Recently I decided to reread both Dracula and Frankenstein. I first tackled them in my early twenties – a long time ago. Now they both seemed unfamiliar.

I think that's because when I was twenty I was both depressed and impatient. I did not recognize large chunks of both books. In the case of Dracula that must be because the seductions were too slow and the activity too long coming. With Frankenstein the reason must have been because Mary Shelley was even more depressed when she wrote the book than I was when I read it.

It's time to confess that I skipped a lot.

This time I didn't skip a single sentence. This time I really appreciated the slow pace of Dracula. We seem to have lost the art of the long, teasing seduction in literature. But what startled me was Bram Stoker's description of the Count as ugly and grotesque. These days I'm so accustomed to vampires being sexy high school kids with pain and love in their hearts. It's so much more interesting to read about how mesmerising the ugly old Count is than to witness the banal sight of beautiful people falling in and out of lust.
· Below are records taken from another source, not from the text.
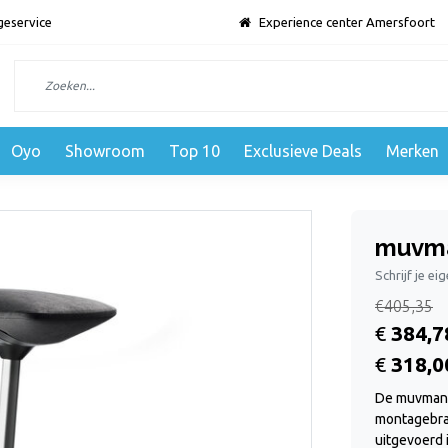
geservice
Experience center Amersfoort
Oyo
Showroom
Top 10
Exclusieve Deals
Merken
muvma
Schrijf je ei
€405,35
€
384,7
€
318,0
De muvman f
montagebran
uitgevoerd 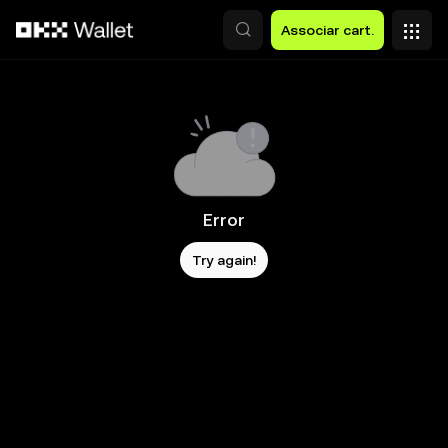
Avançar para conteúdo principal
Associar cart.
Error
Try again!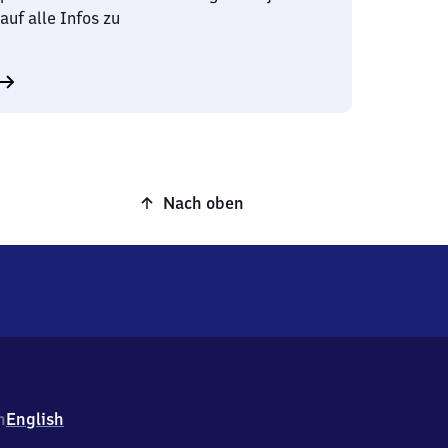
auf alle Infos zu
Nach oben
h
English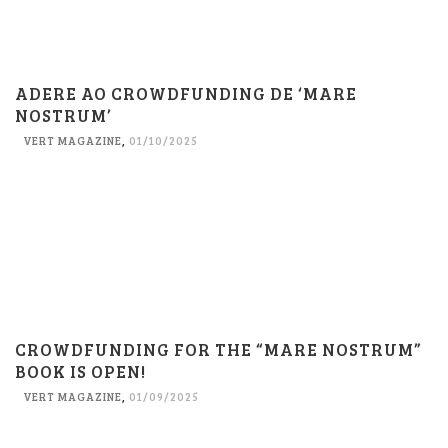
ADERE AO CROWDFUNDING DE ‘MARE
NOSTRUM’
VERT MAGAZINE
,
01/10/2025
CROWDFUNDING FOR THE “MARE NOSTRUM”
BOOK IS OPEN!
VERT MAGAZINE
,
01/09/2025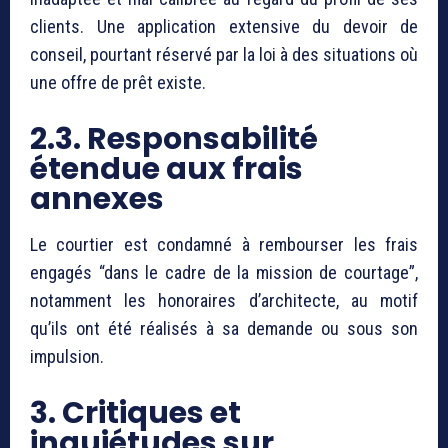
clients. Une application extensive du devoir de
conseil, pourtant réservé par la loi à des situations où
une offre de prêt existe.
2.3. Responsabilité
étendue aux frais
annexes
Le courtier est condamné à rembourser les frais
engagés “dans le cadre de la mission de courtage”,
notamment les honoraires d’architecte, au motif
qu’ils ont été réalisés à sa demande ou sous son
impulsion.
3. Critiques et
inquiétudes sur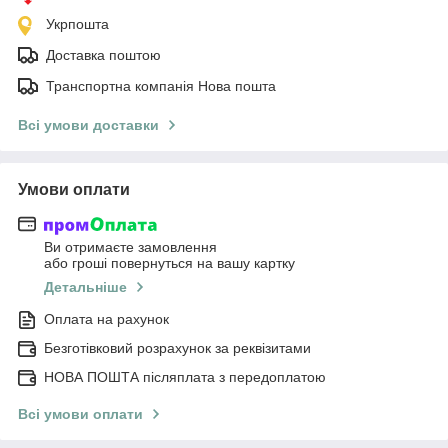
Укрпошта
Доставка поштою
Транспортна компанія Нова пошта
Всі умови доставки
Умови оплати
Ви отримаєте замовлення
або гроші повернуться на вашу картку
Детальніше
Оплата на рахунок
Безготівковий розрахунок за реквізитами
НОВА ПОШТА післяплата з передоплатою
Всі умови оплати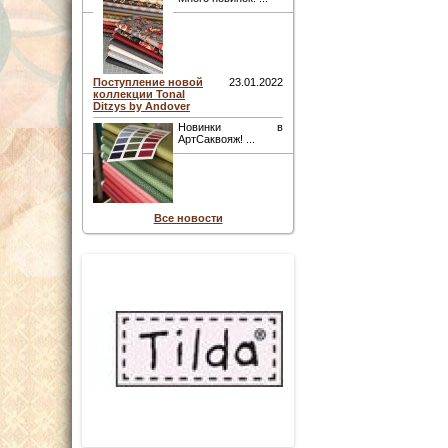
Поступление новой
23.01.2022
коллекции Tonal
Ditzys by Andover
Новинки в
АртСаквояж! ...
Все новости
Mary Shelley, however, is still a source of great heartache – not surprising when you consider her life. Then too, she was doing something a lot more complicated than Bram Stoker. She was inventing a whole new genre: science fiction. She was looking at the consequences of man playing God, and she saw it in terms of a child being utterly rejected by a father. How could she not? But consider how many synonyms she brought to bear on words like 'grief' and 'pain'. The woman was a Thesaurus.

Both books are hard going for a modern reader, but worth the effort.